Pair Traders: Diagnose this image

Discussion in 'Strategy Building' started by lolatency, Apr 11, 2009.

  1. (Picture is below)

    I just want some opinions and theory discussion. Here, I've got two time series plotted (red and blue) that trade almost exactly the same -- they are the cumulative return of the stocks from time 0. For the first 20,000 cycles or so, you can see the difference in return (green) doesn't blow up and stays more or less in the same band. At one point, however, the difference just blows up. However, even though the difference relative to the initial starting point is "blown up", it's clear that the general movement of the two stocks are similar.

    In theory, one could re-anchor the start point and trade the pair again, right? I'm trying to understand the mechanics of the market and why cointegration or error correction models break down, even though post-breakdown in this case, the two time-series seemingly move together correctly again.
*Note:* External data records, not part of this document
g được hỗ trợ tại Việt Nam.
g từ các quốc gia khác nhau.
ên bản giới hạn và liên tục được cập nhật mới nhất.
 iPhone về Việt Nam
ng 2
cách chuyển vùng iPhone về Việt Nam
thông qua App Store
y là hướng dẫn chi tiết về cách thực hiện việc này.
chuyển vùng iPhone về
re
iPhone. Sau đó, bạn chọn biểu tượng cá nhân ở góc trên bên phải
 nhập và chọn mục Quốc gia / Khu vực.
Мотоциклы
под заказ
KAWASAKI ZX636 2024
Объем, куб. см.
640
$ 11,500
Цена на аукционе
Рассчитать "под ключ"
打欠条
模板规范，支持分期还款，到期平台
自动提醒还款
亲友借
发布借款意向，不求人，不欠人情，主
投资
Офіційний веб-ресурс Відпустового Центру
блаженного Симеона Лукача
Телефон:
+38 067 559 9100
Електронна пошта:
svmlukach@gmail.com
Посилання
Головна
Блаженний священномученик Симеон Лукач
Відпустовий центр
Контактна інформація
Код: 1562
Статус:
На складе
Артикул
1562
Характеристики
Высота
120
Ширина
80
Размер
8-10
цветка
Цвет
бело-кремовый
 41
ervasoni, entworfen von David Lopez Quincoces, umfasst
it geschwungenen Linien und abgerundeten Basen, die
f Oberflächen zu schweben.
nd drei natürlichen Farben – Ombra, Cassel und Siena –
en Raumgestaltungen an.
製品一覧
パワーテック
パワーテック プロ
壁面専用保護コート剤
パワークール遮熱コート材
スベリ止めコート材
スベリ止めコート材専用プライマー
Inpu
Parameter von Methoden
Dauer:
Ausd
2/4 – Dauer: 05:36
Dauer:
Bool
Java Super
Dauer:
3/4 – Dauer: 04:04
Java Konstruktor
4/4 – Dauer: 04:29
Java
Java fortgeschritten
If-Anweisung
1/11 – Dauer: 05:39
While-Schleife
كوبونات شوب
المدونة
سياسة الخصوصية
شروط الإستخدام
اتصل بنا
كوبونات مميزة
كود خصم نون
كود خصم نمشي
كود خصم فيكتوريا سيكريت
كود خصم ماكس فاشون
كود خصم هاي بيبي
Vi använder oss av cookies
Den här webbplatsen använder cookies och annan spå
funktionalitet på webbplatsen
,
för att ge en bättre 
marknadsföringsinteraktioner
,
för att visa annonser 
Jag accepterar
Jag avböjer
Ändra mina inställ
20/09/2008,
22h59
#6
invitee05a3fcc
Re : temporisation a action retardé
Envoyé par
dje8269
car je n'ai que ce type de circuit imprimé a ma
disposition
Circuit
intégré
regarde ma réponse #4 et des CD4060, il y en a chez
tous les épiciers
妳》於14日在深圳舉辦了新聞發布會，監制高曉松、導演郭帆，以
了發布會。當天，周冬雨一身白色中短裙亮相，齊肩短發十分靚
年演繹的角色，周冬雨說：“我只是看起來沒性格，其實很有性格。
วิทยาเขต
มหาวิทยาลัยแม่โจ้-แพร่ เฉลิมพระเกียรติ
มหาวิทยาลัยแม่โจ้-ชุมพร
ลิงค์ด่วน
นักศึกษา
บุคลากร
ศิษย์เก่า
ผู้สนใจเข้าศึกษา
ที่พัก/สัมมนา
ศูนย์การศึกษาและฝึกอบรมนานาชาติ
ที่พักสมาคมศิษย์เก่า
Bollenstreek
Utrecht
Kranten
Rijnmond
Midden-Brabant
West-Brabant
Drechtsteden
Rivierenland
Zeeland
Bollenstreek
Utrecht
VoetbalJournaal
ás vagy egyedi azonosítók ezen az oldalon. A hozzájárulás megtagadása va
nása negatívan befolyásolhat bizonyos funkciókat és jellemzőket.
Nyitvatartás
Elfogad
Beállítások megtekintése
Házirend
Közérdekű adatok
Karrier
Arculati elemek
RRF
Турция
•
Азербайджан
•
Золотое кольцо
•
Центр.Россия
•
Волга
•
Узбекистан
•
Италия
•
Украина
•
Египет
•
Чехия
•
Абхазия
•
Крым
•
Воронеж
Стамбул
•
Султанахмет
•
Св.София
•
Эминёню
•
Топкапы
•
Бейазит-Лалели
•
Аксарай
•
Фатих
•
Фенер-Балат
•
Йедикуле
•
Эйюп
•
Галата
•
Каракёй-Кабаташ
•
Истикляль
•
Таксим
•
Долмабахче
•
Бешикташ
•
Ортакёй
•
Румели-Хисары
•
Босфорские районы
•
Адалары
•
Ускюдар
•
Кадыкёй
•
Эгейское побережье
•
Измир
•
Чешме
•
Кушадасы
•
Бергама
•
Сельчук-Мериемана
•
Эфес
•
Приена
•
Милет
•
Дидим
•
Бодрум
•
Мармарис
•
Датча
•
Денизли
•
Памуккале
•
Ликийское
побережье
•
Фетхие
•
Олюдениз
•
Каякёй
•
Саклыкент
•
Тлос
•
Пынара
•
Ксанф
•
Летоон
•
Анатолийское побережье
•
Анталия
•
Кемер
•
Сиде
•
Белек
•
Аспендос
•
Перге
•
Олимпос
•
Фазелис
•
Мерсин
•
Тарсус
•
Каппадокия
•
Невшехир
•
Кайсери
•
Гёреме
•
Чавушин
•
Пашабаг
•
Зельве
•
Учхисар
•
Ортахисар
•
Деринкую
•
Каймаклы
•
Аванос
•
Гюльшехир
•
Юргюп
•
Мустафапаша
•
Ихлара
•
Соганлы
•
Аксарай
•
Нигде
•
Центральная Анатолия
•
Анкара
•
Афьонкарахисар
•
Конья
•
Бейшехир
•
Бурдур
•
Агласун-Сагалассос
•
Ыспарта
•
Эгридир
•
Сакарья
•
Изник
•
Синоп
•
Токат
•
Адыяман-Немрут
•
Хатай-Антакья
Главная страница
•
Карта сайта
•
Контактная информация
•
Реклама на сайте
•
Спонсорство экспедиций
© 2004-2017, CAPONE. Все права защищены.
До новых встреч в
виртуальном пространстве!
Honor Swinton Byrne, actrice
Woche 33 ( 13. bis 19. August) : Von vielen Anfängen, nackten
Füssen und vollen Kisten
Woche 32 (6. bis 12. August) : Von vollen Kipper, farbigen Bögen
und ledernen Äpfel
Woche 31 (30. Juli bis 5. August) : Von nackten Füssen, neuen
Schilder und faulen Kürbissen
    Perhaps there was a shift in overall volatility, where one stock's volatility increased and the other's didn't increase to the same degree, even though their drift terms stayed the same.

    Or, my data is wrong; I'd like some insights from others on how they deal with such things -- looking at the pair trading journals, they seem to only dive in when pearson correlations cross a certain threshold. In some of the cases in the pair trading journal blog, it almost seemed as if the trader was trading out a spurious correlation, where there was no underlying APT/CAPM/other factorization model that suggested the two stocks paired together even really had a relationship.